*Aim of the task*.
Take the entries that follow and return exactly the lines from the one holding "Screenshot is 375x1671." through the one holding "Home (36, 469)", both included. Nothing else is needed.

*Available data*.
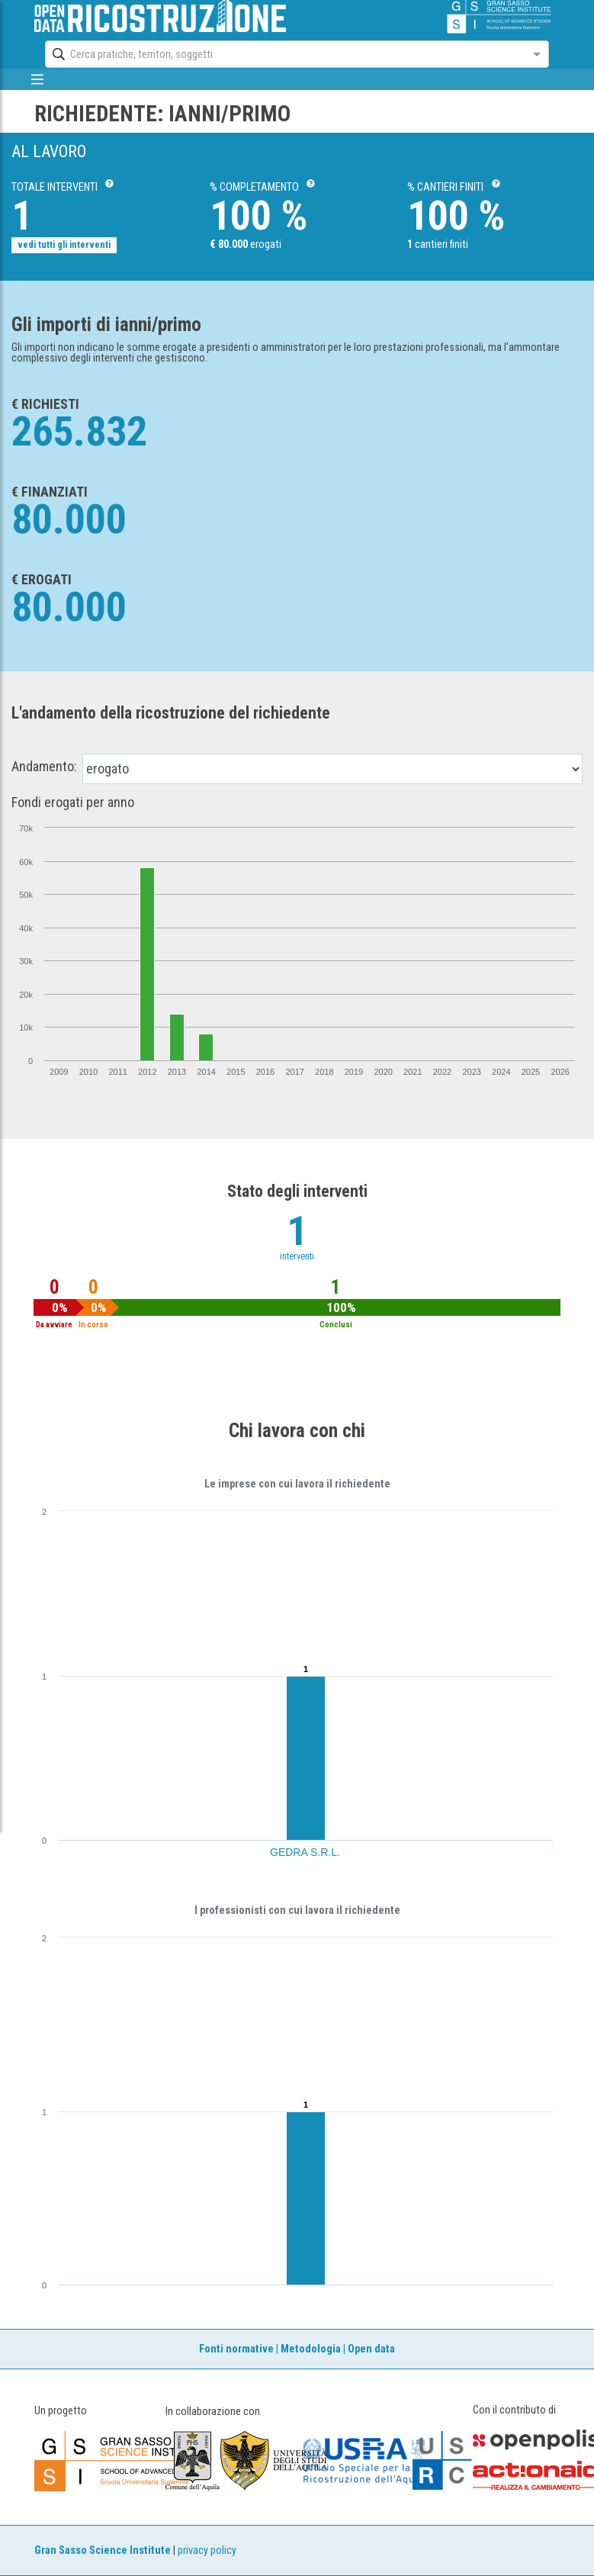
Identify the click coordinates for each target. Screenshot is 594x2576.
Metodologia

--

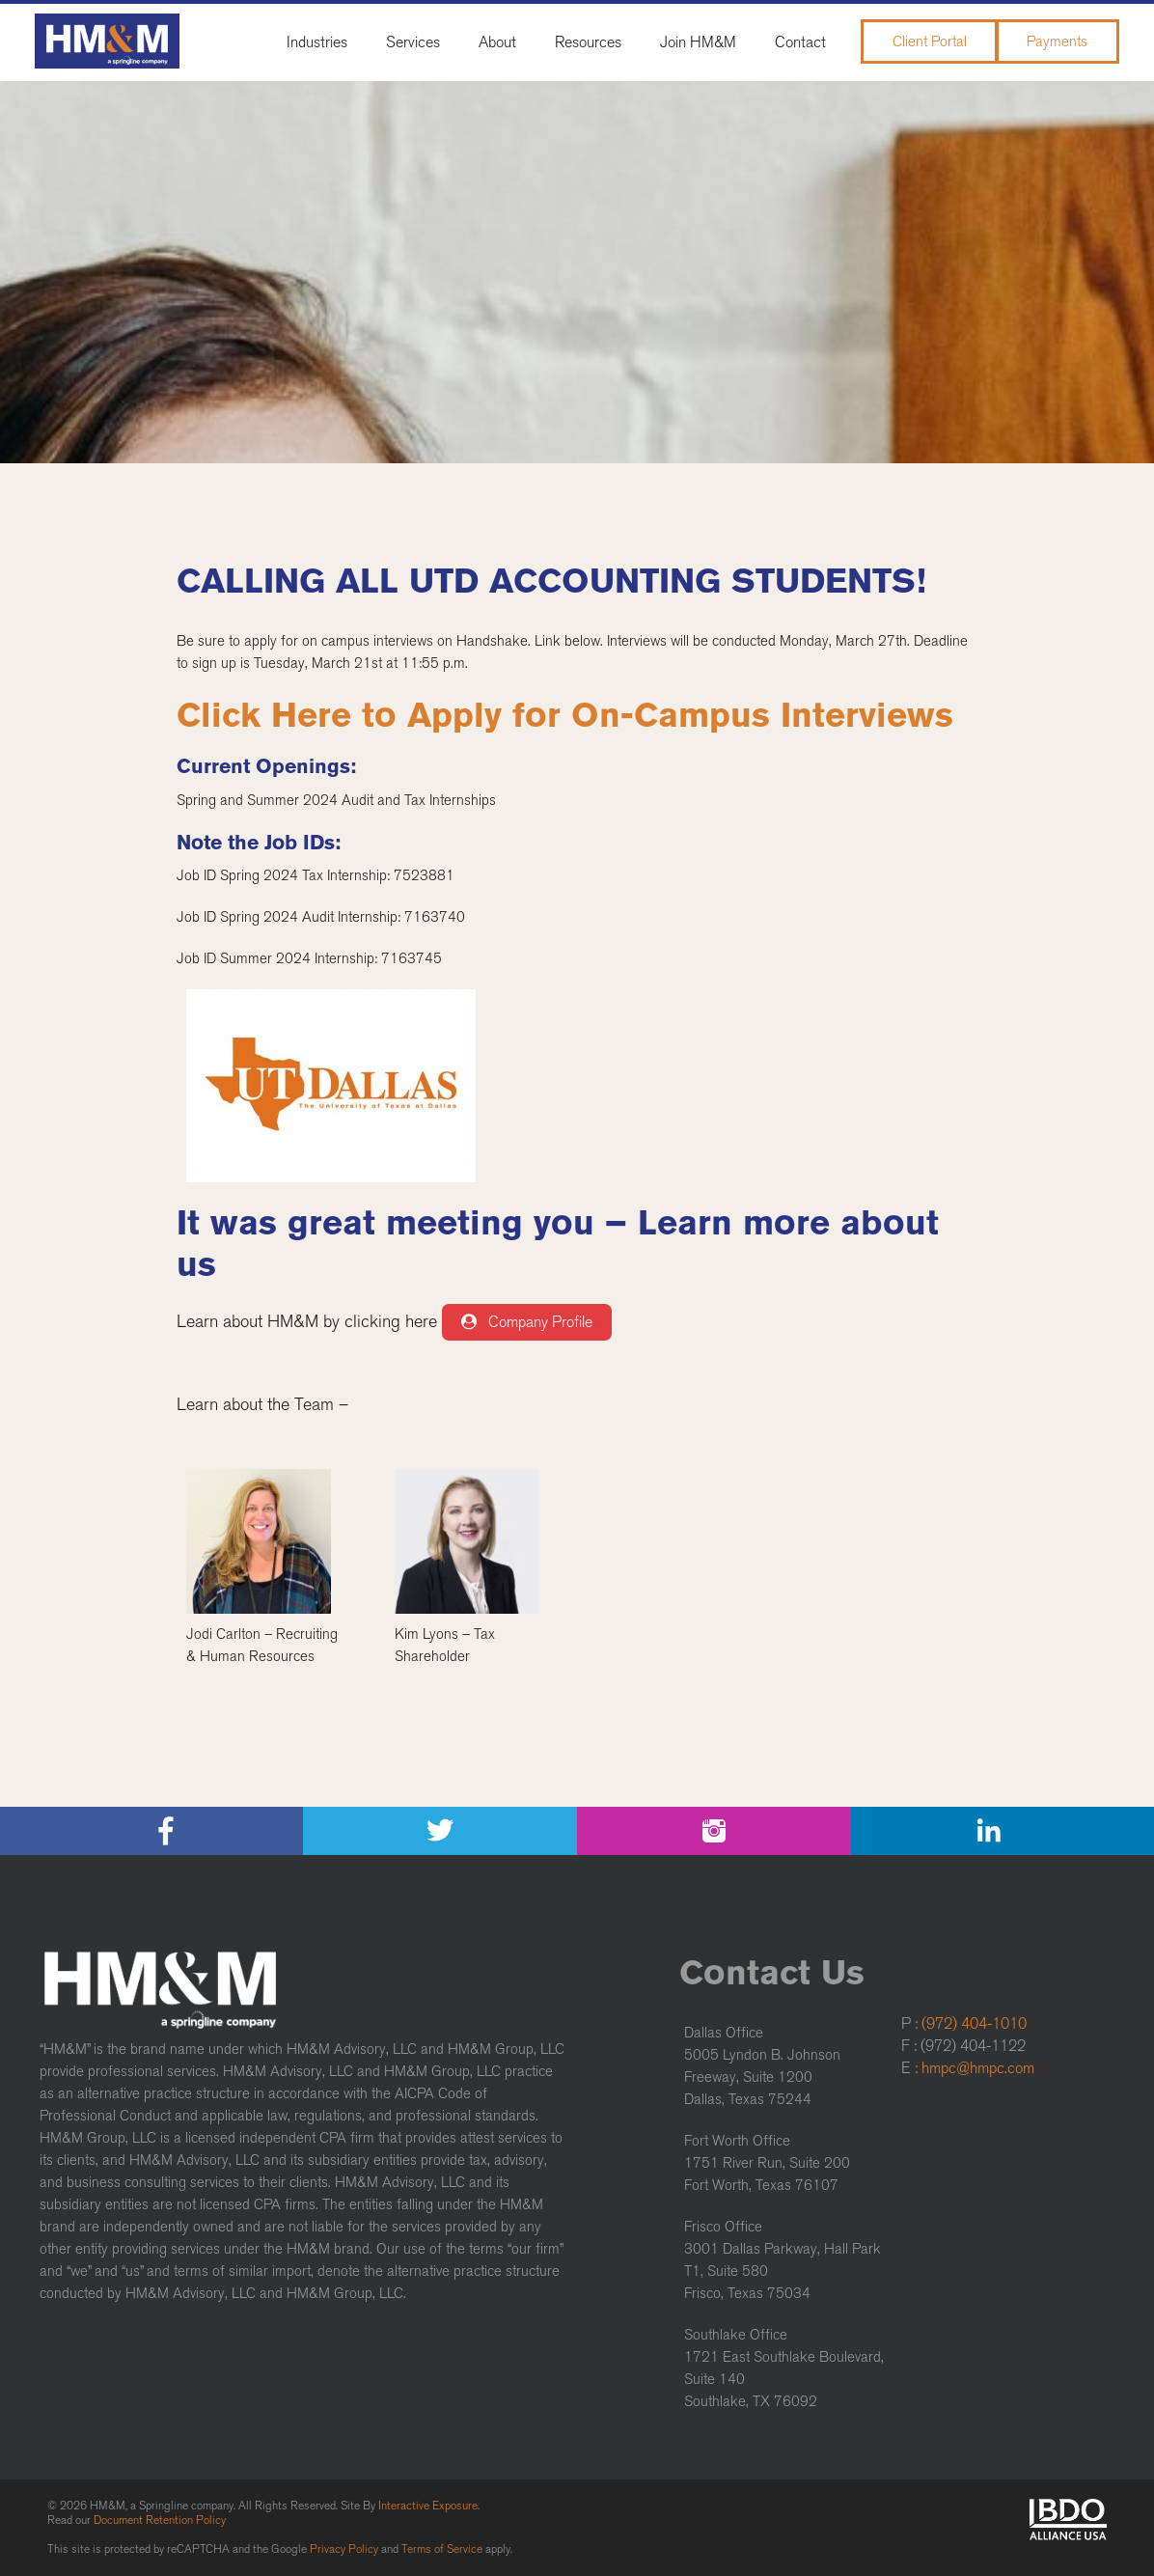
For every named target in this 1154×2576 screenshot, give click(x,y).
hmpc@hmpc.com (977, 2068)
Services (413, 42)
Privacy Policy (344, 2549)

--

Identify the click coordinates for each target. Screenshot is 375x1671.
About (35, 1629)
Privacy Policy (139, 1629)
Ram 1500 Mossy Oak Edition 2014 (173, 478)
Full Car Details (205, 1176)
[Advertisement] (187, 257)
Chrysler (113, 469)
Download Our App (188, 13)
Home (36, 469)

*Task output*.
Identify the click coordinates for each target. Screenshot is 375x1671.
About (35, 1629)
Privacy Policy (139, 1629)
Ram 1500 Mossy Oak Edition 2014 (173, 478)
Full Car Details (205, 1176)
[Advertisement] (187, 257)
Chrysler (113, 469)
Download Our App (188, 13)
Home (36, 469)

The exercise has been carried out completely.